Pope Francis, right, starts his weekly general audience in St. Peter's Square at The Vatican, with the leader of the Coptic Orthodox Church of Alexandria, Tawadros II,Wednesday, May 10, 2023. (AP Photo/Alessandra Tarantino)


— The Vatican is formally recognizing 21 Coptic Orthodox workers who were beheaded by Islamic militants in Libya as martyrs with their own feast day, in a significant new ecumenical gesture aimed at forging unity between Catholic and Orthodox churches.

Pope Francis announced the inscription of the 21 workers, most of them Egyptians, in the Roman Martyrology, the compendium of saints celebrated liturgically in the Catholic Church, during an audience Thursday with the Coptic Orthodox pope.

During the audience, Francis kissed relics of the 21 young men that Tawadros II offered him as a gift.

Islamic State militants beheaded the workers on a beach in Sirte, Libya in February 2015. A grisly video of the executions was posted online, shocking Egyptians and prompting the Cairo government to stage punitive strikes against militant targets in Libya.

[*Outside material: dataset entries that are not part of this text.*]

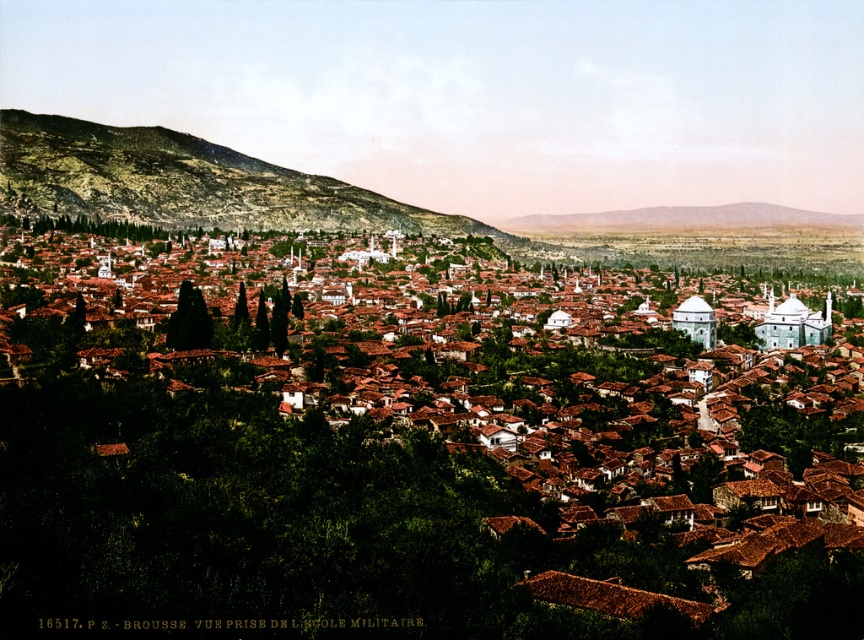 Question: Among these objects, which one is farthest from the camera?

Choices:
 (A) brown clay rooftops at center
 (B) green grassy hillside at left

Answer: (B)

Question: Does brown clay rooftops at center appear on the left side of green grassy hillside at left?

Choices:
 (A) no
 (B) yes

Answer: (A)

Question: Is brown clay rooftops at center closer to the viewer compared to green grassy hillside at left?

Choices:
 (A) no
 (B) yes

Answer: (B)

Question: Where is brown clay rooftops at center located in relation to green grassy hillside at left in the image?

Choices:
 (A) left
 (B) right

Answer: (B)

Question: Which point appears closest to the camera in this image?

Choices:
 (A) (542, 477)
 (B) (60, 136)

Answer: (A) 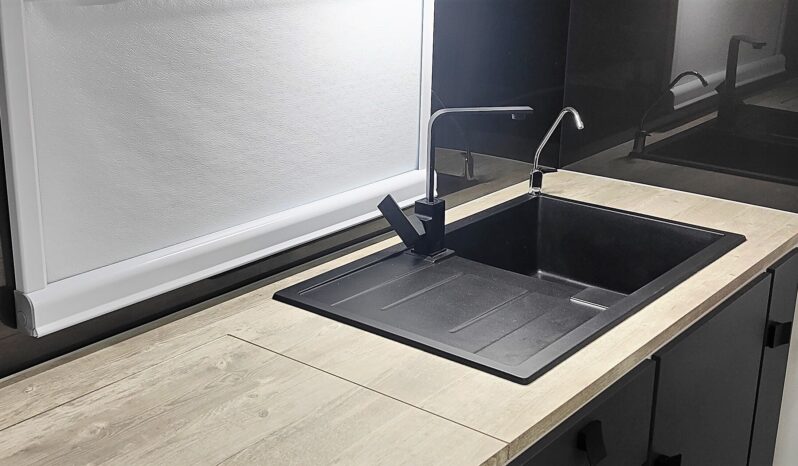 The height and width of the screenshot is (466, 798). Identify the location of black backsplash behind sink. (495, 53).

The men’s bodies were recovered in 2017 and returned to Egypt, where a church was built in their hometown to honor them.

“These martyrs were baptized not only in the water and Spirit, but also in blood, a blood that is the seed of unity for all of Christ’s followers,” Francis told Tawadros during the audience in the Apostolic Palace.

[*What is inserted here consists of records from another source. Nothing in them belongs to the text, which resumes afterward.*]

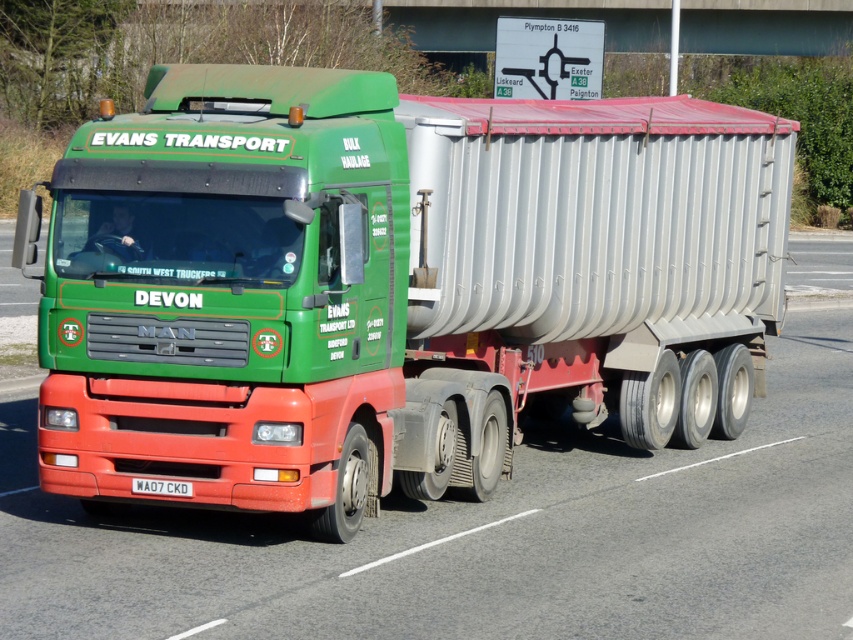 Question: Does green matte truck at center come behind white plastic license plate at center?

Choices:
 (A) yes
 (B) no

Answer: (B)

Question: Considering the relative positions of green matte truck at center and white plastic license plate at center in the image provided, where is green matte truck at center located with respect to white plastic license plate at center?

Choices:
 (A) right
 (B) left

Answer: (A)

Question: Which object appears farthest from the camera in this image?

Choices:
 (A) white plastic license plate at center
 (B) green matte truck at center

Answer: (A)

Question: From the image, what is the correct spatial relationship of green matte truck at center in relation to white plastic license plate at center?

Choices:
 (A) below
 (B) above

Answer: (B) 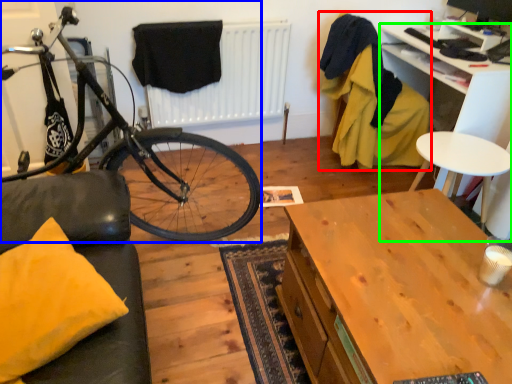 Question: Based on their relative distances, which object is nearer to armchair (highlighted by a red box)? Choose from bicycle (highlighted by a blue box) and desk (highlighted by a green box).

Choices:
 (A) bicycle
 (B) desk

Answer: (B) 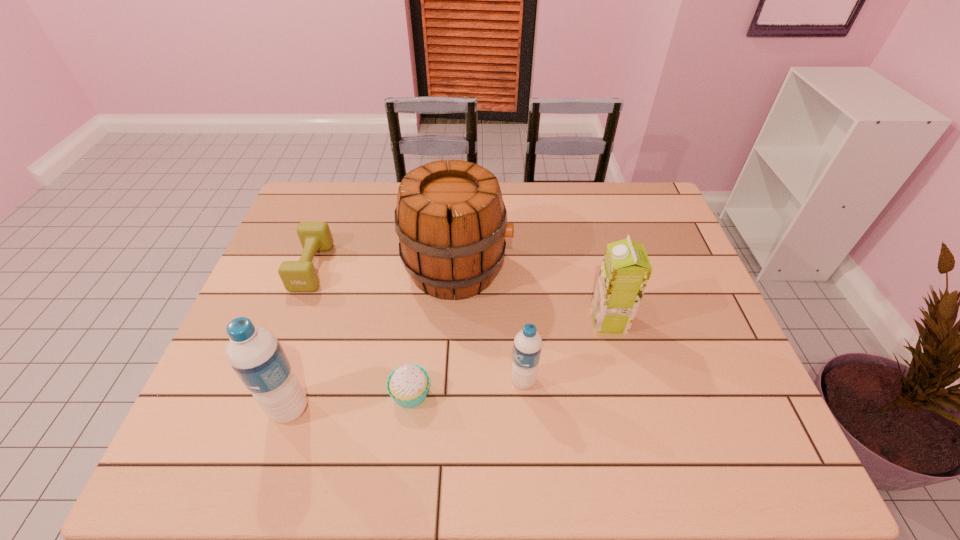 The image size is (960, 540). Find the location of `free point between the third farthest object and the cupcake`. free point between the third farthest object and the cupcake is located at coordinates (510, 357).

The height and width of the screenshot is (540, 960). Identify the location of empty location between the cupcake and the cider. (434, 331).

This screenshot has height=540, width=960. Identify the location of vacant space in between the left water bottle and the dumbbell. (300, 338).

This screenshot has height=540, width=960. Find the location of `vacant area that lies between the shorter water bottle and the cupcake`. vacant area that lies between the shorter water bottle and the cupcake is located at coordinates (467, 387).

Locate an element on the screen. Image resolution: width=960 pixels, height=540 pixels. object identified as the second closest to the cupcake is located at coordinates (527, 347).

Identify the location of object that stands as the fifth closest to the cider. (255, 354).

The height and width of the screenshot is (540, 960). What are the coordinates of `free space that satisfies the following two spatial constraints: 1. on the front side of the cupcake; 2. on the label of the taller water bottle` in the screenshot? It's located at pyautogui.click(x=409, y=409).

Identify the location of vacant space that satisfies the following two spatial constraints: 1. on the label of the right water bottle; 2. on the front side of the cupcake. 524,394. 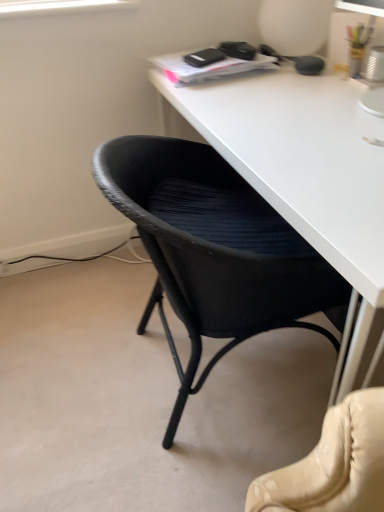 Where is `free region on the left part of black woven chair at center`? This screenshot has height=512, width=384. free region on the left part of black woven chair at center is located at coordinates (63, 360).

The inscription of the Coptic Orthodox martyrs in the Catholic liturgical calendar, Francis said, “is a sign of the spiritual communion that unites our two churches.”

The Coptic Orthodox Church is the largest Christian denomination in majority Muslim Egypt and was founded by the apostle, St. Mark, in Alexandria in the 1st century.

It is one of the Oriental Orthodox Churches with which the Vatican has relations and a process of dialogue that began 50 years ago this week with the historic encounter at the Vatican between St. Paul VI and Tawadros’ predecessor, Shenouda III.

Francis has frequently referred to the “ecumenism of blood” that unites all Christians in honoring martyrs of the faith. But the inscription of modern-day martyrs of another church in the Catholic liturgical calendar is a significant first, according to Bishop Brian Farrell, secretary of the Vatican office responsible for relations with other Christian churches.

“This is the beginning of a new era of relations,” Farrell said.

The Vatican will likely designate Feb. 15 as their feast day, the same day the Coptic Orthodox Church honors them, officials said.

Tawadros was at the Vatican to commemorate the 50th anniversary of the meeting between the two previous popes and joined Francis on stage during the Catholic pontiff’s weekly general audience on Wednesday.

Tawadros is scheduled to celebrate a liturgy for the Coptic Orthodox faithful on Sunday at Francis’ cathedral, St. John Lateran.

During a meeting with reporters, Tawadros said Francis seemed genuinely pleased to receive the relics of the 21 martyrs and promised to build a special altar for them.

“This is something that helps promote greater unity between the two churches,” he said.